Dow Chemical Company submitted a petition to EPA under the Federal
Food, Drug, and Cosmetic Act (FFDCA), as amended by the Food Quality
Protection Act of 1996 (FQPA), requesting an exemption from the
requirement of a tolerance.
DATES: This regulation is effective August 15, 2007. Objections and
requests for hearings must be received on or before October 15, 2007,
and must be filed in accordance with the instructions provided in 40
CFR part 178 (see also Unit I.C. of the SUPPLEMENTARY INFORMATION).
ADDRESSES: EPA has established a docket for this action under docket
identification (ID) number EPA-HQ-OPP-2007-0220. To access the
[[Page 45654]]
electronic docket, go to http://www.regulations.gov, select ``Advanced
Search,'' then ``Docket Search.'' Insert the docket ID number where
indicated and select the ``Submit'' button. Follow the instructions on
the regulations.gov web site to view the docket index or access
available documents. All documents in the docket are listed in the
docket index available in regulations.gov. Although listed in the
index, some information is not publicly available, e.g., Confidential
Business Information (CBI) or other information whose disclosure is
restricted by statute. Certain other material, such as copyrighted
material, is not placed on the Internet and will be publicly available
only in hard copy form. Publicly available docket materials are
available either in the electronic docket at http://www.regulations.gov
, or, if only available in hard copy, at the OPP
Regulatory Public Docket in Rm. S-4400, One Potomac Yard (South Bldg.),
2777 S. Crystal Dr., Arlington, VA. The Docket Facility is open from
8:30 a.m. to 4 p.m., Monday through Friday, excluding legal holidays.
The Docket Facility telephone number is (703) 305-5805.
FOR FURTHER INFORMATION CONTACT: Karen Angulo, Registration Division
(7505P), Office of Pesticide Programs, Environmental Protection Agency,
1200 Pennsylvania Ave., NW., Washington, DC 20460-0001; telephone
number: (703) 306-0404; e-mail address: angulo.karen@epa.gov.

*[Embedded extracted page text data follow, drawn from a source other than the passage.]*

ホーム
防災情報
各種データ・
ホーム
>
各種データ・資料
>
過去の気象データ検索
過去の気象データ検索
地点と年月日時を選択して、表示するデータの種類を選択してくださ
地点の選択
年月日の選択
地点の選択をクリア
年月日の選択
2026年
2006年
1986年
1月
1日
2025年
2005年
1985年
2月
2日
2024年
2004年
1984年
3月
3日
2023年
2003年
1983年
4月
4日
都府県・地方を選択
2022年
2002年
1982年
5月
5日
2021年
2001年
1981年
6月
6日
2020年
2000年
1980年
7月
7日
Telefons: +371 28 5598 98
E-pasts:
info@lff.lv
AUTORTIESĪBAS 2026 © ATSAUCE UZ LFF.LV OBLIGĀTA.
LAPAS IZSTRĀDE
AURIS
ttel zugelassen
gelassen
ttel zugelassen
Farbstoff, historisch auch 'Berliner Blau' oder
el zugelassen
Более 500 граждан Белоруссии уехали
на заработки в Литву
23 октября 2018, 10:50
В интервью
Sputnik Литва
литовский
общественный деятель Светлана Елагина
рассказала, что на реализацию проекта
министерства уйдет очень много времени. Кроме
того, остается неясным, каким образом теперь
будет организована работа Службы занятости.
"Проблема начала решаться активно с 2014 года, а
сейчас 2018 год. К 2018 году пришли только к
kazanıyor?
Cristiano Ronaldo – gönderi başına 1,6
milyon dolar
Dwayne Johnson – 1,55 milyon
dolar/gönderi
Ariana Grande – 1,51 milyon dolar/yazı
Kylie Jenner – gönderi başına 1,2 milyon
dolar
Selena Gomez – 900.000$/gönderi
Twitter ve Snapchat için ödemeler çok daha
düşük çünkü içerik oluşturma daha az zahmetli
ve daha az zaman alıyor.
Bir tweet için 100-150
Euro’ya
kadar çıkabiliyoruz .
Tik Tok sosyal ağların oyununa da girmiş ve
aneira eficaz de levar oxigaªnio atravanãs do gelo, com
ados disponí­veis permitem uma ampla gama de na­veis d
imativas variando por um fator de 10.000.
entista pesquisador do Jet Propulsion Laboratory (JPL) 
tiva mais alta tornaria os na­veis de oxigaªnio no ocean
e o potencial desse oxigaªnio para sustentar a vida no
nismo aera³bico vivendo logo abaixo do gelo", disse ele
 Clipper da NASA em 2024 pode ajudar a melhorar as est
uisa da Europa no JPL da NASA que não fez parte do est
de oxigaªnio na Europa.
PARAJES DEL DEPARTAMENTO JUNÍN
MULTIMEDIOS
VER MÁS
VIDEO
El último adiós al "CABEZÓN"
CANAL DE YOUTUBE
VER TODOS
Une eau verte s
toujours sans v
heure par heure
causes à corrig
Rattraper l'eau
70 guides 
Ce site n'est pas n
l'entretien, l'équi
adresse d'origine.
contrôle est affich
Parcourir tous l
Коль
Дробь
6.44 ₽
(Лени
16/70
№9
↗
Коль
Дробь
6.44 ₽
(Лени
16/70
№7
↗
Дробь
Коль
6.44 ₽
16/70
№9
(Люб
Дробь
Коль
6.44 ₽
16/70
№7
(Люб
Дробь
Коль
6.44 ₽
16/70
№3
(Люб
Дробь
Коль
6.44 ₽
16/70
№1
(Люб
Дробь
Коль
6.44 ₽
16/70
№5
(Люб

SUPPLEMENTARY INFORMATION:
I. General Information
A. Does this Action Apply to Me?
You may be potentially affected by this action if you are an
agricultural producer, food manufacturer, or pesticide manufacturer.
Potentially affected entities may include, but are not limited to:
Crop production (NAICS code 111).
Animal production (NAICS code 112).
Food manufacturing (NAICS code 311).
Pesticide manufacturing (NAICS code 32532).

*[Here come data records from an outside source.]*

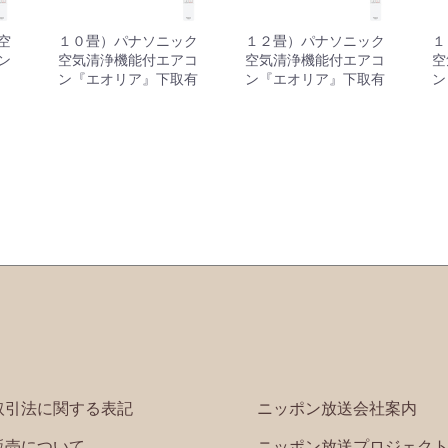
空
１０畳）パナソニック
１２畳）パナソニック
１
ン
空気清浄機能付エアコ
空気清浄機能付エアコ
空
ン『エオリア』下取有
ン『エオリア』下取有
ン
取引法に関する表記
ニッポン放送会社案内
販売について
ニッポン放送プロジェク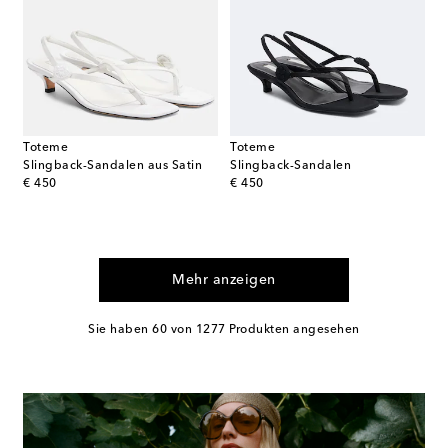
Toteme
Toteme
Slingback-Sandalen aus Satin
Slingback-Sandalen
original price
original price
€ 450
€ 450
Mehr anzeigen
Sie haben 60 von 1277 Produkten angesehen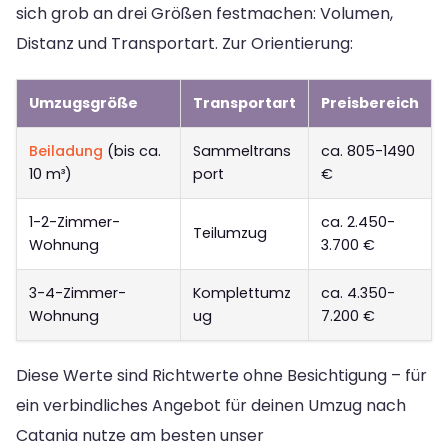
sich grob an drei Größen festmachen: Volumen,
Distanz und Transportart. Zur Orientierung:
Umzugsgröße
Transportart
Preisbereich
Beiladung
(bis ca.
Sammeltrans
ca. 805-1490
10 m³)
port
€
1-2-Zimmer-
ca. 2.450-
Teilumzug
Wohnung
3.700 €
3-4-Zimmer-
Komplettumz
ca. 4.350-
Wohnung
ug
7.200 €
Diese Werte sind Richtwerte ohne Besichtigung – für
ein verbindliches Angebot für deinen Umzug nach
Catania nutze am besten unser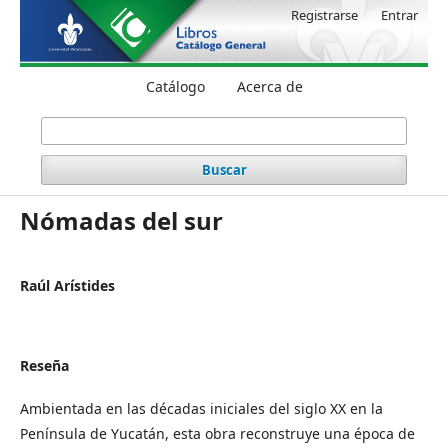
Registrarse
Entrar
Catálogo
Acerca de
Buscar
Nómadas del sur
Raúl Arístides
Reseña
Ambientada en las décadas iniciales del siglo XX en la
Península de Yucatán, esta obra reconstruye una época de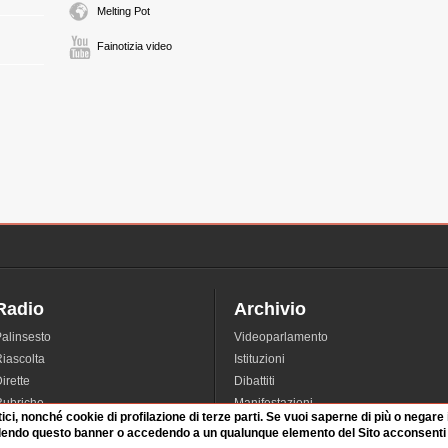
Melting Pot
Fainotizia video
Radio
Archivio
alinsesto
Videoparlamento
iascolta
Istituzioni
irette
Dibattiti
Rubriche
Manifestazioni
tici, nonché cookie di profilazione di terze parti. Se vuoi saperne di più o negare
nterviste
Radicali
dendo questo banner o accedendo a un qualunque elemento del Sito acconsenti a
tatistiche audio/video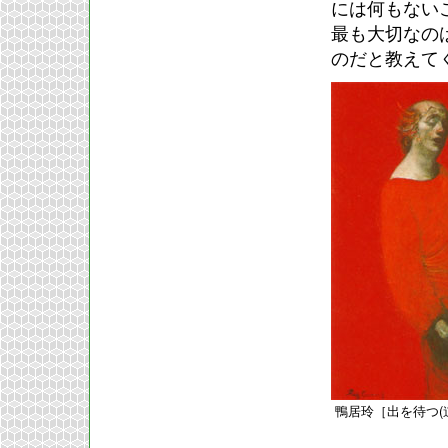
には何もない
最も大切なの
のだと教えて
鴨居玲［出を待つ(道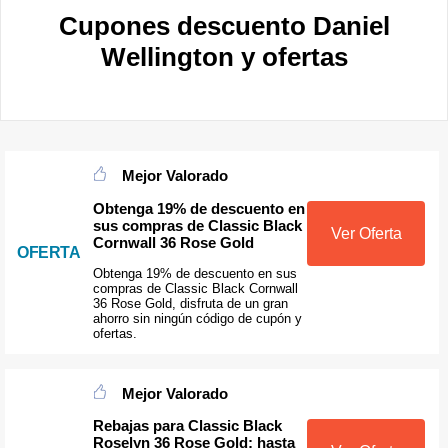
Cupones descuento Daniel
Wellington y ofertas
Mejor Valorado
Obtenga 19% de descuento en
sus compras de Classic Black
Ver Oferta
Cornwall 36 Rose Gold
OFERTA
Obtenga 19% de descuento en sus
compras de Classic Black Cornwall
36 Rose Gold, disfruta de un gran
ahorro sin ningún código de cupón y
ofertas.
Mejor Valorado
Rebajas para Classic Black
Roselyn 36 Rose Gold: hasta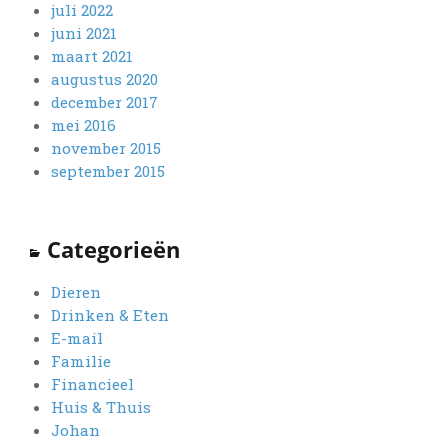
juli 2022
juni 2021
maart 2021
augustus 2020
december 2017
mei 2016
november 2015
september 2015
Categorieën
Dieren
Drinken & Eten
E-mail
Familie
Financieel
Huis & Thuis
Johan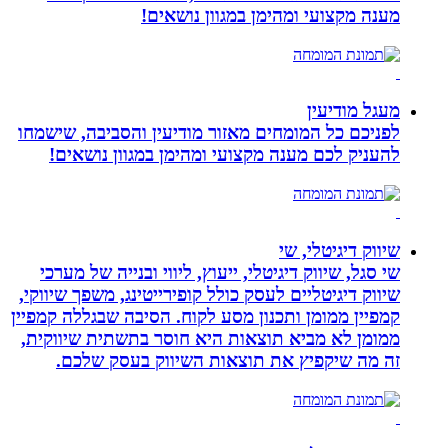
מענה מקצועי ומהימן במגוון נושאים!
מעגל מודיעין
לפניכם כל המומחים מאזור מודיעין והסביבה, שישמחו
להעניק לכם מענה מקצועי ומהימן במגוון נושאים!
שיווק דיגיטלי, שי
שי סגל, שיווק דיגיטלי, ייעוץ, ליווי ובנייה של מערכי
שיווק דיגיטליים לעסק כולל קופירייטינג, משפך שיווקי,
קמפיין ממומן ותכנון מסע לקוח. הסיבה שבגללה קמפיין
ממומן לא מביא תוצאות היא חוסר בתשתית שיווקית,
זה מה שיקפיץ את תוצאות השיווק בעסק שלכם.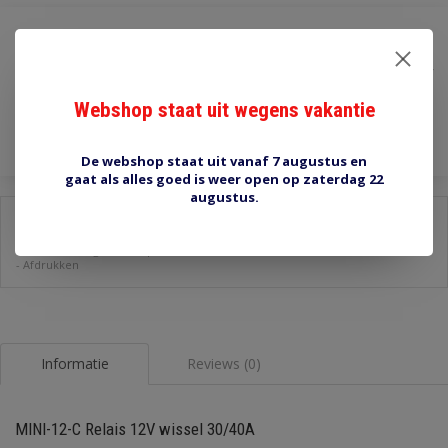
€3,65
Incl. btw
Toevoegen aan winkelwagen
Webshop staat uit wegens vakantie
De webshop staat uit vanaf 7 augustus en
gaat als alles goed is weer open op zaterdag 22
augustus.
Delen:
-
Stel een vraag over dit product
-
Afdrukken
Informatie
Reviews (0)
MINI-12-C Relais 12V wissel 30/40A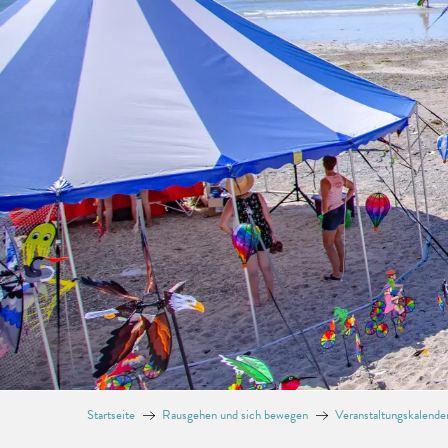
Startseite
Rausgehen und sich bewegen
Veranstaltungskalende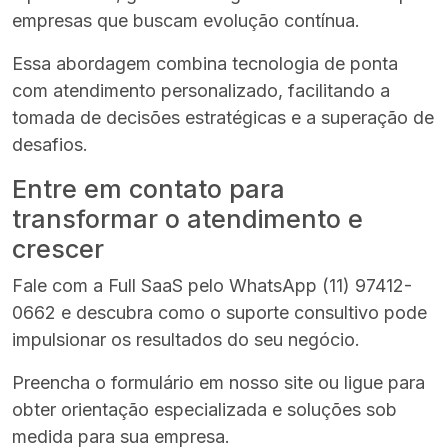
empresas que buscam evolução contínua.
Essa abordagem combina tecnologia de ponta
com atendimento personalizado, facilitando a
tomada de decisões estratégicas e a superação de
desafios.
Entre em contato para
transformar o atendimento e
crescer
Fale com a Full SaaS pelo WhatsApp (11) 97412-
0662 e descubra como o suporte consultivo pode
impulsionar os resultados do seu negócio.
Preencha o formulário em nosso site ou ligue para
obter orientação especializada e soluções sob
medida para sua empresa.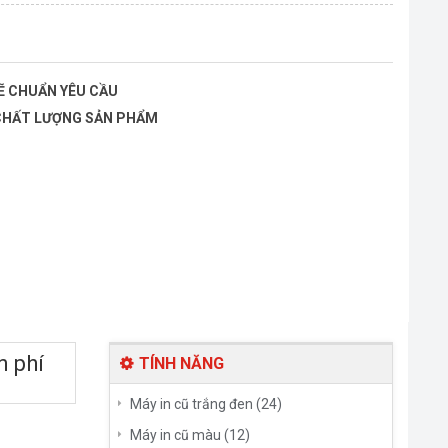
SẼ CHUẨN YÊU CẦU
 CHẤT LƯỢNG SẢN PHẨM
n phí
TÍNH NĂNG
Máy in cũ trắng đen (24)
Máy in cũ màu (12)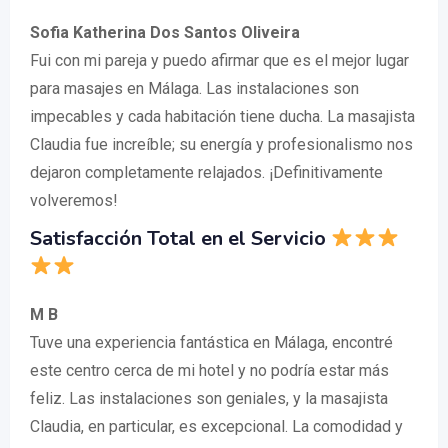
Sofia Katherina Dos Santos Oliveira
Fui con mi pareja y puedo afirmar que es el mejor lugar
para masajes en Málaga. Las instalaciones son
impecables y cada habitación tiene ducha. La masajista
Claudia fue increíble; su energía y profesionalismo nos
dejaron completamente relajados. ¡Definitivamente
volveremos!
Satisfacción Total en el Servicio
M B
Tuve una experiencia fantástica en Málaga, encontré
este centro cerca de mi hotel y no podría estar más
feliz. Las instalaciones son geniales, y la masajista
Claudia, en particular, es excepcional. La comodidad y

This listing is not intended to be exhaustive, but rather provides
a guide for readers regarding entities likely to be affected by this
action. Other types of entities not listed in this unit could also be
affected. The North American Industrial Classification System (NAICS)
codes have been provided to assist you and others in determining
whether this action might apply to certain entities. If you have any
questions regarding the applicability of this action to a particular
entity, consult the person listed under FOR FURTHER INFORMATION
CONTACT.
B. How Can I Access Electronic Copies of this Document?
In addition to accessing an electronic copy of this Federal
Register document through the electronic docket at http://www.regulations.gov
, you may access this Federal Register document
electronically through the EPA Internet under the ``Federal Register''
listings at http://www.epa.gov/fedrgstr. You may also access a
frequently updated electronic version of 40 CFR part 180 through the
Government Printing Office's pilot e-CFR site at http://www.gpoaccess.gov/ecfr
.
C. Can I File an Objection or Hearing Request?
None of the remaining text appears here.